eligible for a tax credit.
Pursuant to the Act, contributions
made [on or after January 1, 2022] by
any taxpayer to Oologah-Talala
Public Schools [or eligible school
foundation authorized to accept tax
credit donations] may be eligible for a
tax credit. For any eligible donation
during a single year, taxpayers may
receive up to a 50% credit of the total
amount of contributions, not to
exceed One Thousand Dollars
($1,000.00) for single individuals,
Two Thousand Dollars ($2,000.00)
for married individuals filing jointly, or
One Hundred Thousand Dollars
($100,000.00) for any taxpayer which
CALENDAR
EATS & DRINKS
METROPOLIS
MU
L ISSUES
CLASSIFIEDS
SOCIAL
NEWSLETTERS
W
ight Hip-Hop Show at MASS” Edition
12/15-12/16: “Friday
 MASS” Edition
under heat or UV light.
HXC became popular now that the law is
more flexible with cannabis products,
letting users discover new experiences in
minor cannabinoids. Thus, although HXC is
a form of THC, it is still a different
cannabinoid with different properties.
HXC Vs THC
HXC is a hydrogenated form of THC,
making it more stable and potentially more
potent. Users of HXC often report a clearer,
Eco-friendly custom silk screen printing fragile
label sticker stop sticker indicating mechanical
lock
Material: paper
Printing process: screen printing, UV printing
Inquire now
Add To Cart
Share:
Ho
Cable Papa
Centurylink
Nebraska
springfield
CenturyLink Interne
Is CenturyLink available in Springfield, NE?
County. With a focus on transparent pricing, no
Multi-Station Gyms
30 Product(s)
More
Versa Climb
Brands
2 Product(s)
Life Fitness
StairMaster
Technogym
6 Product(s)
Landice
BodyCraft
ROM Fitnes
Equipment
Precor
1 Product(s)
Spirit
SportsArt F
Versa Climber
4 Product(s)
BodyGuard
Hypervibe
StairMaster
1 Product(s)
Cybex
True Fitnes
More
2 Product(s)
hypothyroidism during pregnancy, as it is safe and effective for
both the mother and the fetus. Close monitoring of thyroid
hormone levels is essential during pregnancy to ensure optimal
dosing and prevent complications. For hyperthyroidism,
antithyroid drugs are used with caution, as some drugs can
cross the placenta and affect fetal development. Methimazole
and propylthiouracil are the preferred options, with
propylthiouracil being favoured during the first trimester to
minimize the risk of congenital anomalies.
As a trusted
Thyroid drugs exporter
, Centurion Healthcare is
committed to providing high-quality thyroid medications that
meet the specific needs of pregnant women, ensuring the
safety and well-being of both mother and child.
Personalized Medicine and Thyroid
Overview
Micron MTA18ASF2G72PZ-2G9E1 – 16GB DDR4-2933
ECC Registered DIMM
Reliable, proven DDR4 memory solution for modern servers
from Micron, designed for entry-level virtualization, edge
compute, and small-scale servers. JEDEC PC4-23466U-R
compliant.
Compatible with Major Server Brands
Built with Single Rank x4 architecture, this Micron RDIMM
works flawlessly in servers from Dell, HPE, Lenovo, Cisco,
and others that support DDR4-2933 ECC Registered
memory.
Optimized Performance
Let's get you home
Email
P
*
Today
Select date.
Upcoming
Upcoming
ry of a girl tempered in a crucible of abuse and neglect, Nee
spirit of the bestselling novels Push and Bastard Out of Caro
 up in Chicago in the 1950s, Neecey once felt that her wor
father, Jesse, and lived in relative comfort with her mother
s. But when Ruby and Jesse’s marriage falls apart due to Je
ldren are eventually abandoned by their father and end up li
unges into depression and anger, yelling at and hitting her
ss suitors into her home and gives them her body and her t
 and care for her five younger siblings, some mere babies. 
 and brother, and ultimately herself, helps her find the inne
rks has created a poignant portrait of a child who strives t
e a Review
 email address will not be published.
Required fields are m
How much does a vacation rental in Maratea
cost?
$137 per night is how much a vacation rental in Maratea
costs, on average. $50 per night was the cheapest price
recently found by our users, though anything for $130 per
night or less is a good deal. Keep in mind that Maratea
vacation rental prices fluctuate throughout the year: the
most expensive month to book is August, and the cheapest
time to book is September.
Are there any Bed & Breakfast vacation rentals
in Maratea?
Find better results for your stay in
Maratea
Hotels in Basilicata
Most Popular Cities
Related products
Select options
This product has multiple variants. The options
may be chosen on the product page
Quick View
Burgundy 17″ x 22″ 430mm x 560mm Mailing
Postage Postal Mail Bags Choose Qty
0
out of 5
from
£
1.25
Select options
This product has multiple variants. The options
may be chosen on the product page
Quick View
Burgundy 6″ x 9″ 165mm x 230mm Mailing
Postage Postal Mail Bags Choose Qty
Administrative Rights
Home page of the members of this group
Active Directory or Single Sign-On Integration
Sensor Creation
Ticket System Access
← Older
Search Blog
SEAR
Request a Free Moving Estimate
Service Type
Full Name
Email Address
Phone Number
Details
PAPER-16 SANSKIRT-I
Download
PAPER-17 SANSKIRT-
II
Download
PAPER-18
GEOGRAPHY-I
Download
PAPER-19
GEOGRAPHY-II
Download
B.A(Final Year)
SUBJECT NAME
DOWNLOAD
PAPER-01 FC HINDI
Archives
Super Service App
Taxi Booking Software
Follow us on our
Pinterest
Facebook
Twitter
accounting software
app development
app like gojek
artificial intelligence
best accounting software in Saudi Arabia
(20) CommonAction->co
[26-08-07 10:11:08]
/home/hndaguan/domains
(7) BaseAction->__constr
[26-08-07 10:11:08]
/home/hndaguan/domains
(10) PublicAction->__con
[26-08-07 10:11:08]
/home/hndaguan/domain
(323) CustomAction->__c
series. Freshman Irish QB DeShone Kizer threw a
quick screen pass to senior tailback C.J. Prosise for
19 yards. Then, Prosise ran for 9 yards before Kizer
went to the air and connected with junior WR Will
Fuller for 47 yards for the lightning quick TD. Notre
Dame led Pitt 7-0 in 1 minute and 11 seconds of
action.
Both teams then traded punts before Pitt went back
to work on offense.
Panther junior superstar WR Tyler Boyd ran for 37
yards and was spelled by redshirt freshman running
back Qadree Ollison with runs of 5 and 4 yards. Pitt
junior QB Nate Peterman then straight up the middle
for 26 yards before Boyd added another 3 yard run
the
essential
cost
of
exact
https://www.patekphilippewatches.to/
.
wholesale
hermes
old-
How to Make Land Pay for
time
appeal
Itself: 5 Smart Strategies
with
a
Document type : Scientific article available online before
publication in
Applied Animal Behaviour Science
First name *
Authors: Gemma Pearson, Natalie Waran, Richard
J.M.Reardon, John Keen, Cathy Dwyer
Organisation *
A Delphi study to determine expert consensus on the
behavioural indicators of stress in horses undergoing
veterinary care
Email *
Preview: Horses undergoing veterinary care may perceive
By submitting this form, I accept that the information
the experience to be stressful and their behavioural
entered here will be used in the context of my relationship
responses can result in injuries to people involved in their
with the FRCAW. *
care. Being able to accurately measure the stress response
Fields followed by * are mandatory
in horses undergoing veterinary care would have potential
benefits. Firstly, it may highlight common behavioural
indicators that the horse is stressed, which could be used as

# # # # # # #

# [WHAT YOU WILL DO]
Your answer should consist only of the lines above between the line holding "Administrative Rights" and the line holding "back Qadree Ollison", inclusive, each transcribed exactly.

# [TASK ANSWER]
Administrative Rights
Home page of the members of this group
Active Directory or Single Sign-On Integration
Sensor Creation
Ticket System Access
← Older
Search Blog
SEAR
Request a Free Moving Estimate
Service Type
Full Name
Email Address
Phone Number
Details
PAPER-16 SANSKIRT-I
Download
PAPER-17 SANSKIRT-
II
Download
PAPER-18
GEOGRAPHY-I
Download
PAPER-19
GEOGRAPHY-II
Download
B.A(Final Year)
SUBJECT NAME
DOWNLOAD
PAPER-01 FC HINDI
Archives
Super Service App
Taxi Booking Software
Follow us on our
Pinterest
Facebook
Twitter
accounting software
app development
app like gojek
artificial intelligence
best accounting software in Saudi Arabia
(20) CommonAction->co
[26-08-07 10:11:08]
/home/hndaguan/domains
(7) BaseAction->__constr
[26-08-07 10:11:08]
/home/hndaguan/domains
(10) PublicAction->__con
[26-08-07 10:11:08]
/home/hndaguan/domain
(323) CustomAction->__c
series. Freshman Irish QB DeShone Kizer threw a
quick screen pass to senior tailback C.J. Prosise for
19 yards. Then, Prosise ran for 9 yards before Kizer
went to the air and connected with junior WR Will
Fuller for 47 yards for the lightning quick TD. Notre
Dame led Pitt 7-0 in 1 minute and 11 seconds of
action.
Both teams then traded punts before Pitt went back
to work on offense.
Panther junior superstar WR Tyler Boyd ran for 37
yards and was spelled by redshirt freshman running
back Qadree Ollison with runs of 5 and 4 yards. Pitt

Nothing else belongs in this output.